If you saw an Autostar 6berth cream/grey in herts/essex 23 Nov reg G921LNT IT WASN'T ME! It was STOLEN. My beloved cosy camper. Ring me on 01920 871153 if you see it please?


----------



## 91929 (May 1, 2005)

Sorry about loss of van
This will move you back to the top


----------



## tonyt (May 25, 2005)

You must be feeling gutted.

If it heads this far into Essex we have eyes everywhere.


----------



## navman (May 10, 2005)

Sorry to hear the news...

have you got a photo...

I have sugested to Nuke that there is a stolen Motorhome section on the site.. I think he is working on it...


----------



## chapter (May 1, 2005)

i would inform crimestoppers in as many area's as possible also the ports to ireland that's were they go to be ringed also call hpi and give the info on the van
on the avon & somerset crimestoppers web page they have a stolen kontiki and it's be there since august it has to belong to someone


----------



## Dikko (Nov 23, 2005)

Thanks all for suggestions and support.
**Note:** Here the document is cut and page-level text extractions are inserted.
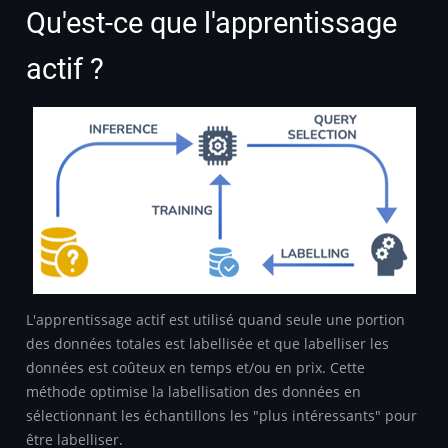
Qu'est-ce que l'apprentissage
actif ?
L'apprentissage actif est utilisé quand seule une portion
des données totales est labellisée et que labelliser les
données est coûteux en temps et/ou en prix. Cette
méthode optimise la labellisation des données en
sélectionnant les échantillons les "plus intéressants" pour
être labelliser.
Been on to Irish Ferries will go to crime stoppers.


----------



## 91929 (May 1, 2005)

Hpe Nukeadmin reads this & can do something a bout a stolen MH section
Make it sticky (will have to rely on people informing when van is found/returned

And now it is easy to put a photo on

Could be a real crime solver (you wont stop it)


----------



## navman (May 10, 2005)

Had a chat with Nuke a couple of days ago and he was going to put some code together for it.


----------



## nukeadmin (Oct 10, 2003)

lo all,

Stolen motorhome database almost complete

Dikko have you got more info on your motorhome such as the following:-

crime ref number
office in charge of investigation
stolen from
stolen date
stolen time
manufacturer
model
class
identifying marks etc on the exterior
year
registration
county
your contact details etc
and lastly any photos ?


----------



## 91929 (May 1, 2005)

Is there now a section nfor this Nuke?


----------



## nukeadmin (Oct 10, 2003)

not yet, but will be in a day or so 
I've almost finished this database, just tweaking and testing now


----------



## aido (May 17, 2005)

*post subject*

sorry to hear of your MH stolen...will be keeping a look out on this side...aido


----------



## Dikko (Nov 23, 2005)

Thanks all you guys and girls for the response, not a sign of it yet....
For the records
Autostar 23ft 6 berth with rear bedroom. 15 years old light coloured. No real individual marks to speak of except for cracking of rear bumper which might be difficult to diguise and a subtle repair to nearside front locker area.
50,000 miles on clock. 2.5ltr diesel. Not Turbo.
Crime number A1/05/4249 Herts Police. PC/1507/BENNEY.
Stolen 21/22nd Nov 05
Will try to get photo on computer.


----------



## nukeadmin (Oct 10, 2003)

I have added the motorhome to our stolen motorhome database and it is available to view here:-

http://www.motorhomefacts.com/modules.php?name=MissingMotorhomes&op=display_results&mhid=14


----------